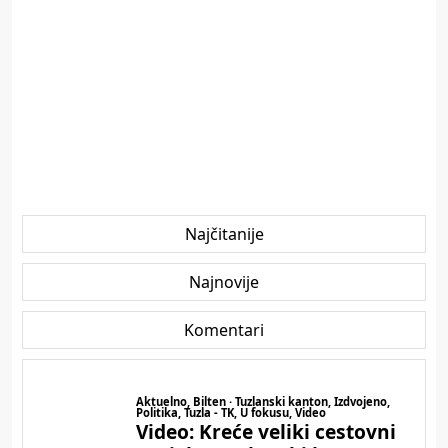
Najčitanije
Najnovije
Komentari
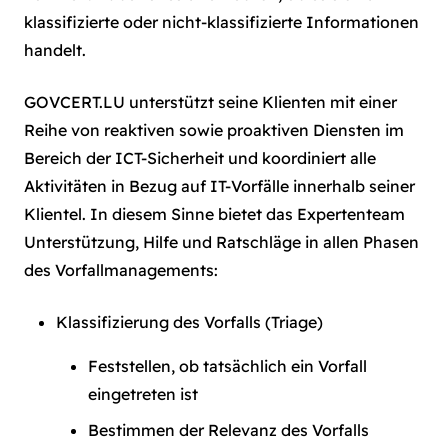
klassifizierte oder nicht-klassifizierte Informationen
handelt.
GOVCERT.LU unterstützt seine Klienten mit einer
Reihe von reaktiven sowie proaktiven Diensten im
Bereich der ICT-Sicherheit und koordiniert alle
Aktivitäten in Bezug auf IT-Vorfälle innerhalb seiner
Klientel. In diesem Sinne bietet das Expertenteam
Unterstützung, Hilfe und Ratschläge in allen Phasen
des Vorfallmanagements:
Klassifizierung des Vorfalls (Triage)
Feststellen, ob tatsächlich ein Vorfall
eingetreten ist
Bestimmen der Relevanz des Vorfalls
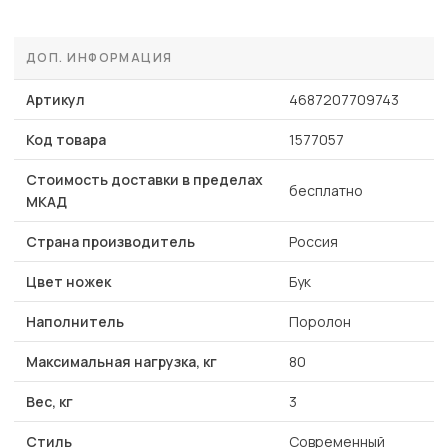
ДОП. ИНФОРМАЦИЯ
Артикул
4687207709743
Код товара
1577057
Стоимость доставки в пределах
бесплатно
МКАД
Страна производитель
Россия
Цвет ножек
Бук
Наполнитель
Поролон
Максимальная нагрузка, кг
80
Вес, кг
3
Стиль
Современный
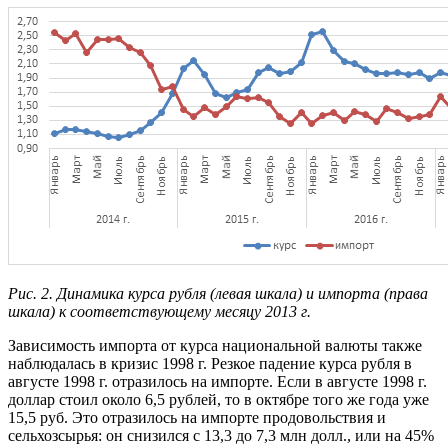
Рис. 2. Динамика курса рубля (левая шкала) и импорта (права
шкала) к соответствующему месяцу 2013 г.
Зависимость импорта от курса национальной валюты также
наблюдалась в кризис 1998 г. Резкое падение курса рубля в
августе 1998 г. отразилось на импорте. Если в августе 1998 г.
доллар стоил около 6,5 рублей, то в октябре того же года уже
15,5 руб. Это отразилось на импорте продовольствия и
сельхозсырья: он снизился с 13,3 до 7,3 млн долл., или на 45%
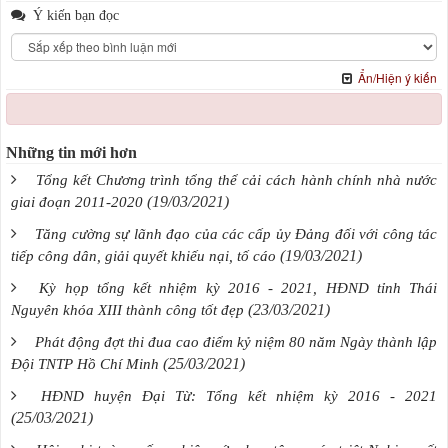
Ý kiến bạn đọc
Ẩn/Hiện ý kiến
Những tin mới hơn
Tổng kết Chương trình tổng thể cải cách hành chính nhà nước
(19/03/2021)
giai đoạn 2011-2020
Tăng cường sự lãnh đạo của các cấp ủy Đảng đối với công tác
(19/03/2021)
tiếp công dân, giải quyết khiếu nại, tố cáo
Kỳ họp tổng kết nhiệm kỳ 2016 - 2021, HĐND tỉnh Thái
(23/03/2021)
Nguyên khóa XIII thành công tốt đẹp
Phát động đợt thi đua cao điểm kỷ niệm 80 năm Ngày thành lập
(25/03/2021)
Đội TNTP Hồ Chí Minh
HĐND huyện Đại Từ: Tổng kết nhiệm kỳ 2016 - 2021
(25/03/2021)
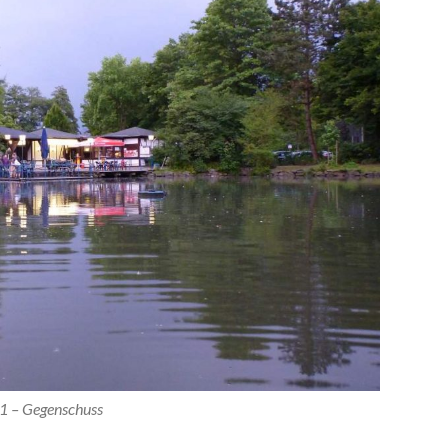
1 – Gegenschuss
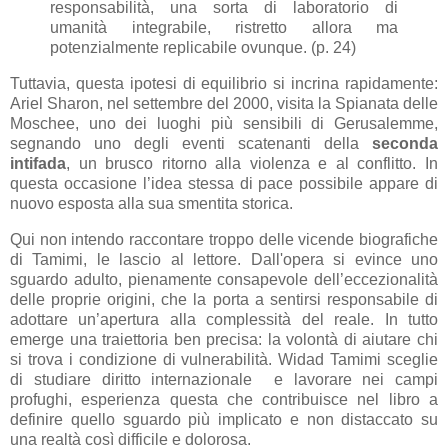
responsabilità, una sorta di laboratorio di
umanità integrabile, ristretto allora ma
potenzialmente replicabile ovunque. (p. 24)
Tuttavia, questa ipotesi di equilibrio si incrina rapidamente:
Ariel Sharon, nel settembre del 2000, visita la Spianata delle
Moschee, uno dei luoghi più sensibili di Gerusalemme,
segnando uno degli eventi scatenanti della
seconda
intifada
, un brusco ritorno alla violenza e al conflitto. In
questa occasione l’idea stessa di pace possibile appare di
nuovo esposta alla sua smentita storica.
Qui non intendo raccontare troppo delle vicende biografiche
di Tamimi, le lascio al lettore. Dall'opera si evince uno
sguardo adulto, pienamente consapevole dell’eccezionalità
delle proprie origini, che la porta a sentirsi responsabile di
adottare un’apertura alla complessità del reale. In tutto
emerge una traiettoria ben precisa: la volontà di aiutare chi
si trova i condizione di vulnerabilità. Widad Tamimi sceglie
di studiare diritto internazionale e lavorare nei campi
profughi, esperienza questa che contribuisce nel libro a
definire quello sguardo più implicato e non distaccato su
una realtà così difficile e dolorosa.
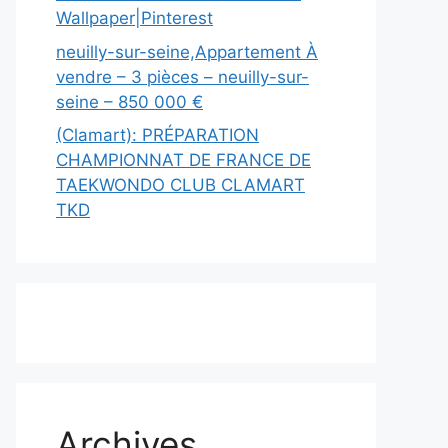
Wallpaper|Pinterest
neuilly-sur-seine,Appartement À
vendre – 3 pièces – neuilly-sur-
seine – 850 000 €
(Clamart): PRÉPARATION
CHAMPIONNAT DE FRANCE DE
TAEKWONDO CLUB CLAMART
TKD
Archives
━━━━━━━━━━━━━━━━━━━━
## Assignment
Transcribe all data precisely. Pictures are not copied.

## Written response
Najčitanije
Najnovije
Komentari
klassifizierte oder nicht-klassifizierte Informationen
handelt.
GOVCERT.LU unterstützt seine Klienten mit einer
Reihe von reaktiven sowie proaktiven Diensten im
Bereich der ICT-Sicherheit und koordiniert alle
Aktivitäten in Bezug auf IT-Vorfälle innerhalb seiner
Klientel. In diesem Sinne bietet das Expertenteam
Unterstützung, Hilfe und Ratschläge in allen Phasen
des Vorfallmanagements:
Klassifizierung des Vorfalls (Triage)
Feststellen, ob tatsächlich ein Vorfall
eingetreten ist
Bestimmen der Relevanz des Vorfalls
ДОП. ИНФОРМАЦИЯ
Артикул
4687207709743
Код товара
1577057
Стоимость доставки в пределах
бесплатно
МКАД
Страна производитель
Россия
Цвет ножек
Бук
Наполнитель
Поролон
Максимальная нагрузка, кг
80
Вес, кг
3
Стиль
Современный
Рис. 2. Динамика курса рубля (левая шкала) и импорта (права
шкала) к соответствующему месяцу 2013 г.
Зависимость импорта от курса национальной валюты также
наблюдалась в кризис 1998 г. Резкое падение курса рубля в
августе 1998 г. отразилось на импорте. Если в августе 1998 г.
доллар стоил около 6,5 рублей, то в октябре того же года уже
15,5 руб. Это отразилось на импорте продовольствия и
сельхозсырья: он снизился с 13,3 до 7,3 млн долл., или на 45%
Ý kiến bạn đọc
Ẩn/Hiện ý kiến
Những tin mới hơn
Tổng kết Chương trình tổng thể cải cách hành chính nhà nước
(19/03/2021)
giai đoạn 2011-2020
Tăng cường sự lãnh đạo của các cấp ủy Đảng đối với công tác
(19/03/2021)
tiếp công dân, giải quyết khiếu nại, tố cáo
Kỳ họp tổng kết nhiệm kỳ 2016 - 2021, HĐND tỉnh Thái
(23/03/2021)
Nguyên khóa XIII thành công tốt đẹp
Phát động đợt thi đua cao điểm kỷ niệm 80 năm Ngày thành lập
(25/03/2021)
Đội TNTP Hồ Chí Minh
HĐND huyện Đại Từ: Tổng kết nhiệm kỳ 2016 - 2021
(25/03/2021)
1 – Gegenschuss
responsabilità, una sorta di laboratorio di
umanità integrabile, ristretto allora ma
potenzialmente replicabile ovunque. (p. 24)
Tuttavia, questa ipotesi di equilibrio si incrina rapidamente:
Ariel Sharon, nel settembre del 2000, visita la Spianata delle
Moschee, uno dei luoghi più sensibili di Gerusalemme,
segnando uno degli eventi scatenanti della
seconda
intifada
, un brusco ritorno alla violenza e al conflitto. In
questa occasione l’idea stessa di pace possibile appare di
nuovo esposta alla sua smentita storica.
Qui non intendo raccontare troppo delle vicende biografiche
di Tamimi, le lascio al lettore. Dall'opera si evince uno
sguardo adulto, pienamente consapevole dell’eccezionalità
delle proprie origini, che la porta a sentirsi responsabile di
adottare un’apertura alla complessità del reale. In tutto
emerge una traiettoria ben precisa: la volontà di aiutare chi
si trova i condizione di vulnerabilità. Widad Tamimi sceglie
di studiare diritto internazionale e lavorare nei campi
profughi, esperienza questa che contribuisce nel libro a
definire quello sguardo più implicato e non distaccato su
una realtà così difficile e dolorosa.
Wallpaper|Pinterest
neuilly-sur-seine,Appartement À
vendre – 3 pièces – neuilly-sur-
seine – 850 000 €
(Clamart): PRÉPARATION
CHAMPIONNAT DE FRANCE DE
TAEKWONDO CLUB CLAMART
TKD
Archives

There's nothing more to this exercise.